Differential diagnosis between PHMCF and CHMCF is important as the latter carries a higher risk of maternal complications and progression to GTN. Post-molar GTN may occur in 15–20% cases of CHM, reducing to 1.5% in case of PHM [24]. US is the gold standard in detecting molar degeneration and the diagnosis can be made around the 12–14th week. In CHM, the placenta presents numerous cysts (the “snowstorm” or “clusters of grapes”) and the gestational sac is enlarged with no embryo. In PHM, the increased placental echogenicity is more scattered due to focal hydropic degeneration [25]. Beta-hCG levels are necessary to make the diagnosis of mole, but they do not discriminate between CHF and PHM. Thus, the correct diagnosis is made postnatally integrating US and pathological examination [21]. Morphology and p57KIP2 immunohistochemistry are still time- and cost-effective tools in differential diagnosis. In CHM, nuclear positivity of p57KIP2 is present only in the intermediate trophoblast and in the decidua, but its expression is absent in the villous cytotrophoblast. Instead, in PHM, p57KIP2 is strongly positive in the cytotrophoblast nuclei, other than the other sites aforementioned [7]. Immunohistochemical expression of p57 can be explained as the p57KIP2 gene, a cyclin-dependent kinase inhibitor, located on chromosome 11p15.5, is subject to strong paternal imprinting and is expressed from the maternal allele. As CHM is mostly paternally derived and lacks a maternal genome, p57KIP2 is absent in the villous cytotrophoblast and in stromal cells. On the other hand, in PHM, as it contains maternal DNA, p57KIP2 is instead positive. In both type of moles, hydropic abortion, and in normal pregnancy, p57KIP2 is always positive in the decidua and extra-villous trophoblast. Syncytiotrophoblast cells are always negative [26]. Molecular genotyping can be helpful in differentiating between androgenetic and biparental complete mole, and also in identifying germline mutations in NLRP7 and KHDC3L genes, responsible for recurrent mole [2].

In the case we described, US detection of CHMCF was made early in gestation, at 13 weeks. Placental examination confirmed the US diagnosis, both grossly and microscopically. The enlarged, hydropic villi were adjacent to a normal placenta.

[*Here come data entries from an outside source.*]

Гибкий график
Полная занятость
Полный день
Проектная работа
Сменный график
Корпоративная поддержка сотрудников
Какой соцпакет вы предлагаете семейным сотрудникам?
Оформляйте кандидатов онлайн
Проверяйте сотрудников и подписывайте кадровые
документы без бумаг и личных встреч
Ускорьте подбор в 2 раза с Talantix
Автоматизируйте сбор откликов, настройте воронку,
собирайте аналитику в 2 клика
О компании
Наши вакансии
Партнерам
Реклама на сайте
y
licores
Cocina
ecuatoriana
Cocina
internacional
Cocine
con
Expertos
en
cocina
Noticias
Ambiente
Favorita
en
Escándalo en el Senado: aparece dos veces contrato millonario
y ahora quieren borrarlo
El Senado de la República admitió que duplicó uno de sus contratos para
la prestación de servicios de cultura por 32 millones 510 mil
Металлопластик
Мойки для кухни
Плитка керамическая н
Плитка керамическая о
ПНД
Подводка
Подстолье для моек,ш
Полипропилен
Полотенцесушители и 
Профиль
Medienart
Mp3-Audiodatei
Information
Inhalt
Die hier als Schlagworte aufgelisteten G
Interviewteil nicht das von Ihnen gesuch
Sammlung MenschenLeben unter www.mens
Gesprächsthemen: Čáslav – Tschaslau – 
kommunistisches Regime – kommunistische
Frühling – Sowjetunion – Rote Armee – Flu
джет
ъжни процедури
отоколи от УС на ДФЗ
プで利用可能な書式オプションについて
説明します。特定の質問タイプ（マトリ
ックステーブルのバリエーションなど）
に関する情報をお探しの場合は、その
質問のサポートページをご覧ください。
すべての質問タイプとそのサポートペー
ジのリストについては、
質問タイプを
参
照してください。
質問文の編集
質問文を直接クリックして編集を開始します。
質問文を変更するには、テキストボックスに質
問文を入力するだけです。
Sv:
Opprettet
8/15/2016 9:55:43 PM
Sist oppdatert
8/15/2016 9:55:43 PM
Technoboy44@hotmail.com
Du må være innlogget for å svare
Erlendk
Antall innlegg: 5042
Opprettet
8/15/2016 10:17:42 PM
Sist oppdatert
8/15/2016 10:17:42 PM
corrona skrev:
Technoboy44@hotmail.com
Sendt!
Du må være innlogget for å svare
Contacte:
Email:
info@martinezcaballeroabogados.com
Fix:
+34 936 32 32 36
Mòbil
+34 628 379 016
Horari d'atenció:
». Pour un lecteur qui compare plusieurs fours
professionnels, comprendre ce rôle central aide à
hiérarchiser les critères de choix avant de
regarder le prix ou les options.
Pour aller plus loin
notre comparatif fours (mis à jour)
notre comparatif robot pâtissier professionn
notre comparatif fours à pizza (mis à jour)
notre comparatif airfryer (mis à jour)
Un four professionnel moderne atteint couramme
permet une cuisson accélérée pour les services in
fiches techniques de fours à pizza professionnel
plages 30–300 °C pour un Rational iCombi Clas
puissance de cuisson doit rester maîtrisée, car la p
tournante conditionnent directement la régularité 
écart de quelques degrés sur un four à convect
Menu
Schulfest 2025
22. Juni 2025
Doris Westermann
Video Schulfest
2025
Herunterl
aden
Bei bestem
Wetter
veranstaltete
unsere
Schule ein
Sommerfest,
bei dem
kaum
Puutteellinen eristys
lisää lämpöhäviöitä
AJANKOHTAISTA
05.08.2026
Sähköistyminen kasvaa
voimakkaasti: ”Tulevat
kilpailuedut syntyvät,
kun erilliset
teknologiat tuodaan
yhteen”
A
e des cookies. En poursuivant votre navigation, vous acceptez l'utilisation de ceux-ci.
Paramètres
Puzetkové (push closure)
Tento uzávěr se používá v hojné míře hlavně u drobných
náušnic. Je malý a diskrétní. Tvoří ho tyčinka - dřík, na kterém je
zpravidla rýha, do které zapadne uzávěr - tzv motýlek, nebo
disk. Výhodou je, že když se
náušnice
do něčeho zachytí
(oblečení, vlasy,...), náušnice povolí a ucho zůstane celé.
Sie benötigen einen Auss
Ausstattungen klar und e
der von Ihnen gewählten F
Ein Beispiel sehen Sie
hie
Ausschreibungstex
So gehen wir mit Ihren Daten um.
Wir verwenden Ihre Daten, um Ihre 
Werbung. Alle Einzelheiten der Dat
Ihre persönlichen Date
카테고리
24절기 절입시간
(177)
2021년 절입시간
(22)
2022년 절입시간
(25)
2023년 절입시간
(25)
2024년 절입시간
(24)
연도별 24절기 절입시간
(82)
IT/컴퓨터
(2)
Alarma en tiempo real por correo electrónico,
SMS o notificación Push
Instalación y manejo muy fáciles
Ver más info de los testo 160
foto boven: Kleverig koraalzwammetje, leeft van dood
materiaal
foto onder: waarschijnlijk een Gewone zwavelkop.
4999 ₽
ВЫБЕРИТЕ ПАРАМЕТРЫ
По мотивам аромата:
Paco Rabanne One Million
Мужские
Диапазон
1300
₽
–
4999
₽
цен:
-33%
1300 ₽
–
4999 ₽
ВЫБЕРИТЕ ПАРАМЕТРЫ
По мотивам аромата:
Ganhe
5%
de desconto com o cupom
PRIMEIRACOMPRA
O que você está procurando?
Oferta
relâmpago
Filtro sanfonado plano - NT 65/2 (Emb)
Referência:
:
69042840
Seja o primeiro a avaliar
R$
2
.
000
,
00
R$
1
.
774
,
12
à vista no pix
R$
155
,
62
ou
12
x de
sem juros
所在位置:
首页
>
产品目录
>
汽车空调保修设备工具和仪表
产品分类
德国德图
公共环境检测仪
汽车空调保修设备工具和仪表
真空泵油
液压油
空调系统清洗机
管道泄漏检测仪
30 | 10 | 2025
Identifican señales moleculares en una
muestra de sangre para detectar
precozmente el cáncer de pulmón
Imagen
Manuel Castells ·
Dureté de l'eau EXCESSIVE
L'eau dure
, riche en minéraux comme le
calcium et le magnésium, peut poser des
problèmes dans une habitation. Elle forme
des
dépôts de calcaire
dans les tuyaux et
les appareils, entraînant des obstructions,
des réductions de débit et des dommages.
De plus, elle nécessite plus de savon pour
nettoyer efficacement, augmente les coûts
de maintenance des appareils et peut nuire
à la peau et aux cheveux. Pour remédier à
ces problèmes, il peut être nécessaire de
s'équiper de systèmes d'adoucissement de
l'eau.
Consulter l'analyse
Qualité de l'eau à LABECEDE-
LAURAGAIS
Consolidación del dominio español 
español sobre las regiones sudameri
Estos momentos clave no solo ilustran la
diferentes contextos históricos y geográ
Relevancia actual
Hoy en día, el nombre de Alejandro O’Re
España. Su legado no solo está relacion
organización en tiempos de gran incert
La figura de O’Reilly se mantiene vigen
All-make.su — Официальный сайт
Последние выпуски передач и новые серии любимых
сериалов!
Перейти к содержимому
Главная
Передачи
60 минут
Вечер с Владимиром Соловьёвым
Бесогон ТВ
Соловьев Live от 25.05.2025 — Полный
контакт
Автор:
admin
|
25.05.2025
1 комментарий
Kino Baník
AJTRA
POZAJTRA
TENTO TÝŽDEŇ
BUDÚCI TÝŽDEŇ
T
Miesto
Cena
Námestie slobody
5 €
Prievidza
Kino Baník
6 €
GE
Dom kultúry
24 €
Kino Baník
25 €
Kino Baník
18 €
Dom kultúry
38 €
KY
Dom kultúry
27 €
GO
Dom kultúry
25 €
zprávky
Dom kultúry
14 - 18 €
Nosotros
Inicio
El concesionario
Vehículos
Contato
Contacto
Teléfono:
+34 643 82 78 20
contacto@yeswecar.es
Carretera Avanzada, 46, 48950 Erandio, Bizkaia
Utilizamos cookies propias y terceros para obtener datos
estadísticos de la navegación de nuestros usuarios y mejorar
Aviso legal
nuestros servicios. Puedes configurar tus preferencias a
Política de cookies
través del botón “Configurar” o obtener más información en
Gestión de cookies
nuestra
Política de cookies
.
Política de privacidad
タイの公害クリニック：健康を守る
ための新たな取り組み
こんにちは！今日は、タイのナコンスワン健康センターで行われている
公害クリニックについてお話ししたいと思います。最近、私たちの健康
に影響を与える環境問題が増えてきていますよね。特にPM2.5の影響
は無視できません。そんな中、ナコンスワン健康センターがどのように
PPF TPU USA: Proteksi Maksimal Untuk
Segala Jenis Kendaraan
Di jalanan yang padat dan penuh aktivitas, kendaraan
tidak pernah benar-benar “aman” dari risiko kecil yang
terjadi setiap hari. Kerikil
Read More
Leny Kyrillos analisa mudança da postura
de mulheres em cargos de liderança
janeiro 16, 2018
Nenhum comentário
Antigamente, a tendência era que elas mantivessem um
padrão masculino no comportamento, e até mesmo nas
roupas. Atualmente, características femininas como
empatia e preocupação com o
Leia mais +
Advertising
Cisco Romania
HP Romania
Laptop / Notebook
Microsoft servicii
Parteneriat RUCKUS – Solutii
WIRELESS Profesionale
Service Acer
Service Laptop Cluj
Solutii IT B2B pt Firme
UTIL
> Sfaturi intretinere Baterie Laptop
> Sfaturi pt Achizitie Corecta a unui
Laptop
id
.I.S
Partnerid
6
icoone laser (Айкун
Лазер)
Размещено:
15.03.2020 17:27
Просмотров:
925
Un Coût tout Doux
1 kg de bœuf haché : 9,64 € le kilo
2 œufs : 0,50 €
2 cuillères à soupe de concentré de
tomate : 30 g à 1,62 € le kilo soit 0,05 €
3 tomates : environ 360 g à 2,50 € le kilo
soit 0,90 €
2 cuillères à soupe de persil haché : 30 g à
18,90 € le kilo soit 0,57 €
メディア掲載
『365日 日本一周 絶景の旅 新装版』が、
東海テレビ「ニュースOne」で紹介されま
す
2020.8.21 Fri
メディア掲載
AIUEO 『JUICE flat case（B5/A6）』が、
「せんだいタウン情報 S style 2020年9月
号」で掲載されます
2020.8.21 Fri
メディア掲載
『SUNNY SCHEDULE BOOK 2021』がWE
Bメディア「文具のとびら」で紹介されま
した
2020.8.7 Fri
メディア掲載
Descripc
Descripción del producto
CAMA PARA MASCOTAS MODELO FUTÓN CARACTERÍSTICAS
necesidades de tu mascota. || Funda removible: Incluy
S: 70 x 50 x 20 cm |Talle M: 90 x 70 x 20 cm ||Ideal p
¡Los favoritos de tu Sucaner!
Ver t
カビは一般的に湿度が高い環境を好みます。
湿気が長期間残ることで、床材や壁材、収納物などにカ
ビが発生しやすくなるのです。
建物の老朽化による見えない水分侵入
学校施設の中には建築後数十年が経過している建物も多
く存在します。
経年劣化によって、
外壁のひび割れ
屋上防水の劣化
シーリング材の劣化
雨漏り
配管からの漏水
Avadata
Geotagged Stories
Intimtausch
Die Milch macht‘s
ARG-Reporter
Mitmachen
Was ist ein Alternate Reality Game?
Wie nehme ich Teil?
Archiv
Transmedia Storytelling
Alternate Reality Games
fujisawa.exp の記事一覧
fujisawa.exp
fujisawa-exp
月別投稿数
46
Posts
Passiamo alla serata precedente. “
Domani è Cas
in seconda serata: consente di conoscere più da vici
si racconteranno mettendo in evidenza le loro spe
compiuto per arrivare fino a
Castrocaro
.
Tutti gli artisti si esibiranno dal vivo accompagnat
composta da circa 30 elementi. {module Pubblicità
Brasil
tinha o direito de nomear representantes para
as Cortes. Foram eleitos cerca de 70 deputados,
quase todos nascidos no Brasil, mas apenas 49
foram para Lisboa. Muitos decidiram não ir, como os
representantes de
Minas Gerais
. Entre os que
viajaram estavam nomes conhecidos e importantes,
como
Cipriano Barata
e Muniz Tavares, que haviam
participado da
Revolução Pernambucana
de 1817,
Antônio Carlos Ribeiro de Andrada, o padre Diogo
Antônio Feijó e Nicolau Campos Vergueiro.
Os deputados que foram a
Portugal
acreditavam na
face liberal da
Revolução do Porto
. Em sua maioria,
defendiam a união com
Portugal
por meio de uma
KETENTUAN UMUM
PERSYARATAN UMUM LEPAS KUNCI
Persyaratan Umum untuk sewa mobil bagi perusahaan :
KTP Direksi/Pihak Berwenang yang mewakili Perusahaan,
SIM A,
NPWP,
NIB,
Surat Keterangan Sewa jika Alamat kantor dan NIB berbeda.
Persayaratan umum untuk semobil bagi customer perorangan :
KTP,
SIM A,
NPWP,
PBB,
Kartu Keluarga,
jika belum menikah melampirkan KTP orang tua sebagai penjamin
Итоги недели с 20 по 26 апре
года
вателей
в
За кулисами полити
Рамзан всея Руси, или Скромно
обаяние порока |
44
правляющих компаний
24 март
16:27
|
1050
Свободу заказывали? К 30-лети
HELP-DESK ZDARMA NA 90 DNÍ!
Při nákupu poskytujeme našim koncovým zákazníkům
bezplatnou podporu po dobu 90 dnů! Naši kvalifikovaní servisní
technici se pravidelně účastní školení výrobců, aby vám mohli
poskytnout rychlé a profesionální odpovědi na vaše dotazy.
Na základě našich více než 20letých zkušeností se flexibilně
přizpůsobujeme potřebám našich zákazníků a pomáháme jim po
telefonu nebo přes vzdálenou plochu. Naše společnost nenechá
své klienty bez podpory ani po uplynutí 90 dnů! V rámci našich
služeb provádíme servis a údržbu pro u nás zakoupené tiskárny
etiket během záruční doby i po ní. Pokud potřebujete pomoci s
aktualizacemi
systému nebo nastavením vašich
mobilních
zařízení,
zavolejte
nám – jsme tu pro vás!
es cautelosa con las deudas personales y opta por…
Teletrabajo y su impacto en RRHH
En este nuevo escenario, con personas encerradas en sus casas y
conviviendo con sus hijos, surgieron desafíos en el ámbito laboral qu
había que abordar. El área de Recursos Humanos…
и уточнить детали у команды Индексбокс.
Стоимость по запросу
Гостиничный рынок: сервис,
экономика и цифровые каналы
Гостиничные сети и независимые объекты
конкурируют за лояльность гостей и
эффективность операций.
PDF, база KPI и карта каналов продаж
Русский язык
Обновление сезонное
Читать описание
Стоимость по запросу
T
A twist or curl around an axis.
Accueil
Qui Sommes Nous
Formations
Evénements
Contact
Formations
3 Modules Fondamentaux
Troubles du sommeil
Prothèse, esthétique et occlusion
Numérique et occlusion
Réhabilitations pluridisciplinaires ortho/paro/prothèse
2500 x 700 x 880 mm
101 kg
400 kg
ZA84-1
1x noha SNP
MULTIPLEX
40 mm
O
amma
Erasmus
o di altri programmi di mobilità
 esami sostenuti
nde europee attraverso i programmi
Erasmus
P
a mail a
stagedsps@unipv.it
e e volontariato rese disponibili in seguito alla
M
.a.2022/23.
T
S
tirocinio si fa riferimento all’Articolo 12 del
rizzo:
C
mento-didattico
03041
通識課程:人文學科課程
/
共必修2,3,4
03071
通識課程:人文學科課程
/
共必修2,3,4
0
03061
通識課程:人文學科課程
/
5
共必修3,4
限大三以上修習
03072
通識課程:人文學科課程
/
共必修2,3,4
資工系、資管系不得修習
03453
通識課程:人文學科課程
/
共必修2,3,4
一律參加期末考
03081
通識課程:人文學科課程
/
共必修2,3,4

Histologically, the typical cisterns with circumferential trophoblast hyperplasia were seen and immunohistochemistry for p57KIP2 was negative in the cytotrophoblast and stromal cells.

4. Conclusions

The significant challenge of this case was the clinical management of the patient, as shared guidelines are currently lacking and data from the literature are limited. However, prenatal and postnatal accurate and close-up monitoring resulted in an excellent maternal and fetal outcome.

On the whole, this case and its management add further valuable information to the rarity of CHMCF, in order to better identify its natural history and prognosis.